The patients underwent the clinical protocols currently used for dementias and were diagnosed according to the WHO 1998 criteria or the updated criteria by Zerr et al. [51] for CJD. The clinical pictures of the 4 cases were also interpreted based on the proposed new criteria for the diagnosis of prion diseases published on the UK CJD Surveillance website, last updated in January 2017 [27]. Neuropsychological assessment of Case 2 was performed using Milan Overall Dementia Assessment (MODA) [4]. EEGs were standard exams (duration 30–60 min) in all patients. All MRI were performed at 1.5 T scanners. The DWI sequences were performed in Cases 1 and 3. ADC maps (of Case 1 and 3) confirmed restricted diffusion in the hyperintense areas seen in DWI acquisitions. The MRI of Case 2 didn’t include DWI sequences. 14–3-3 was analyzed in CSF samples by Western blot with the pan 14–3-3 H-8 antibody (Santa Cruz Biotechnology, Santa Cruz, CA).

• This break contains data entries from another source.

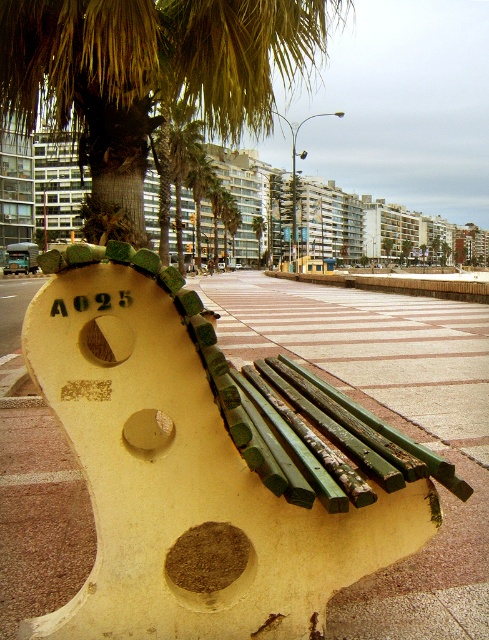 Question: Is green leafy palm tree at upper center above green leafy palm tree at center?

Choices:
 (A) yes
 (B) no

Answer: (A)

Question: Estimate the real-world distances between objects in this image. Which object is farther from the brown dirt at center?

Choices:
 (A) green leafy palm tree at upper center
 (B) smooth concrete bench at center

Answer: (B)

Question: Does green leafy palm tree at upper center have a greater width compared to green painted wood bench at lower center?

Choices:
 (A) yes
 (B) no

Answer: (A)

Question: Based on their relative distances, which object is nearer to the green painted wood bench at lower center?

Choices:
 (A) green leafy palm tree at center
 (B) smooth concrete bench at center
 (C) brown dirt at center
 (D) green leafy palm tree at upper center

Answer: (C)

Question: Is smooth concrete bench at center positioned before green leafy palm tree at upper center?

Choices:
 (A) no
 (B) yes

Answer: (B)

Question: Which point appears closest to the camera in this image?

Choices:
 (A) (203, 154)
 (B) (464, 305)
 (C) (231, 369)
 (D) (218, 28)

Answer: (C) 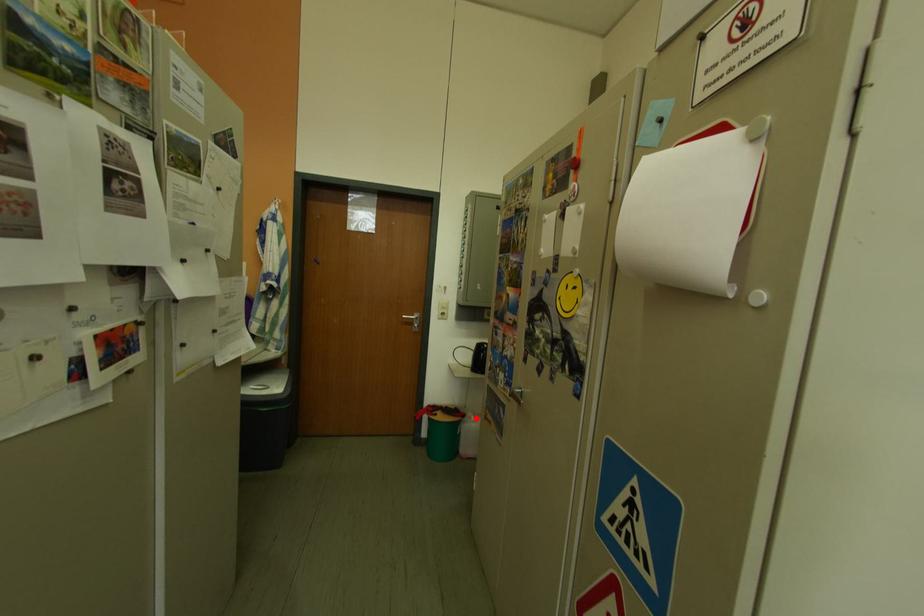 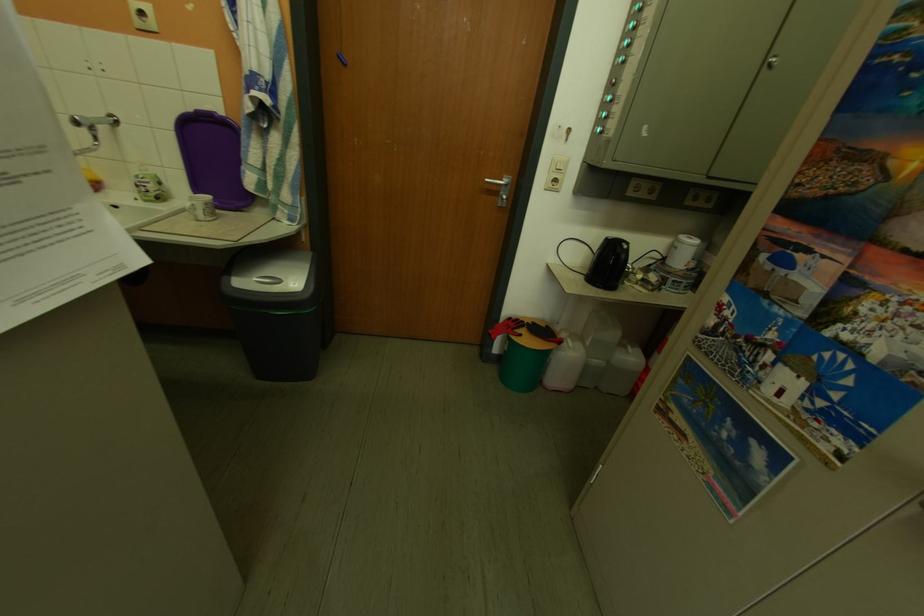 Locate, in the second image, the point that corresponds to the highlighted location in the first image.

(574, 345)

CSF levels of total tau and phosphorylated tau were measured by ELISA (INNOTEST®, Innogenetics), according to the protocol provided by the manufacturer.

Genetic studies

DNA was extracted from peripheral blood lymphocytes. Sequence analysis of full-length coding region of PRNP, microtubule-associated protein Tau (MAPT), exons 16 and 17 of amyloid-beta precursor protein (APP) and Presenilin 1 and 2 (PSEN1 and PSEN2) genes was performed by Sanger sequencing using an ABI 3130xl DNA Analyzer (Applied Biosystems). The presence of the V189I mutation in the PRNP gene (Fig. 2) was confirmed by restriction fragment length polymorphism analysis; briefly, a 448 bp region was amplified by PCR using the primers 5’-CAACATGAAGCACATGGCTGGT-3′ and 5’-CCTTCCTCATCCCACTATCAGG-3′, the PCR product was digested by BstEII restriction enzyme (NEB) and resolved by electrophoresis on 2% agarose gel (Fig. 2b). We explored the recurrence of this mutation by consulting the Exome Aggregation Consortium (ExAC) database [26] and found that the V189I PRNP variant is not reported.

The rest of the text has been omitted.